- 30
- Apr
We all know that the cost of education can be steep. On the other hand, you can look at that as the price you pay for a successful future, and is therefore worth every cent. To help you move forward, you can choose to apply for student loans. It is a type of loan with a long payment term and low interest rate created specifically to pay for the various expenses of a college student, such as living costs, tuition, and books, and it doesn't call for immediate payments. Typically, the payment scheme kicks off approximately six months to a year after the student graduates from school or drops out, but the terms depend on the student loan contract. Cool, huh?
Unfortunately, in the current financial crisis, many college graduates have a difficult time landing jobs that pay enough to support themselves and still leave enough to pay for the necessities of daily life. Sometimes, this situation is compounded by the fact that they are also carrying a lot of other debt on their backs, such as credit card debt. Thus, the situation forces them to start out broke and desperate for any form of debt relief.
If you're one of these unfortunate students, don't be rash and file for bankruptcy, because this move will definitely not erase your student loans. What you can do instead is to explore other options for debt management, such as applying for student loan consolidation. This allows you to satisfy all of your smaller student loans by obtaining a loan amounting to the total of these. Debt consolidation often means changing your unsecured debt into secured debt, which requires collateral. But it is also possible to change unsecured debt like your student loans into a debt consolidation loan.
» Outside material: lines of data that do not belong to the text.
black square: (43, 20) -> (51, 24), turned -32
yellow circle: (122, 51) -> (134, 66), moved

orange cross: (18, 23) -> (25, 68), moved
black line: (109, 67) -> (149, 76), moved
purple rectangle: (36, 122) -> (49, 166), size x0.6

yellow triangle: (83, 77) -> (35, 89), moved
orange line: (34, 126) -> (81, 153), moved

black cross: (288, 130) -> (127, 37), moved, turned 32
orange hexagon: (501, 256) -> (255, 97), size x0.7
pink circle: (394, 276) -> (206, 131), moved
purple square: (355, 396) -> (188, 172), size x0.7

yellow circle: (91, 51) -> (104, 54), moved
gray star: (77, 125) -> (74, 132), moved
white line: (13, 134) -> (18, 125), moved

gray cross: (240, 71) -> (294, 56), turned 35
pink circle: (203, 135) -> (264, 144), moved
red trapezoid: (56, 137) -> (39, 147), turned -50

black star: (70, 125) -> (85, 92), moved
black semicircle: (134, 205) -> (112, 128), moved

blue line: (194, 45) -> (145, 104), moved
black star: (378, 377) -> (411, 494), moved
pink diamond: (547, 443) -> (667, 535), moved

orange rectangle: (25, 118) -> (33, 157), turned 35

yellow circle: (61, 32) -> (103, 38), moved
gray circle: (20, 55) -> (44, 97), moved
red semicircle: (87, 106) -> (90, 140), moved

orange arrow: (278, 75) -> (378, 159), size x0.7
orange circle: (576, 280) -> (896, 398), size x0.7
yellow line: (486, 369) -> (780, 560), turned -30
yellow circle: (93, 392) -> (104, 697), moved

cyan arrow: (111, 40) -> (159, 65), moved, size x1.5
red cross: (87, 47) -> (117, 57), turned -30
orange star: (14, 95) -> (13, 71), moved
Still have doubts about this? Among the advantages of acquiring debt consolidation for your student loans are:
1. One monthly payment, one loan to pay them all off.
- While juggling a number of student loans can be tedious, debt consolidation takes care of all that hassle. Instead, you get to settle them all off in one go with the huge loan, and only have to worry about paying off the latter.
2. Possibly, but not guaranteed, smaller monthly payments.
- If you're smart and shopped around for an excellent debt consolidation loan, your monthly payments can be as much as---or even less than---the total amount you were previously paying for your student loans. This is partly because this type of loan offers a low interest rate, but a longer payment term as well.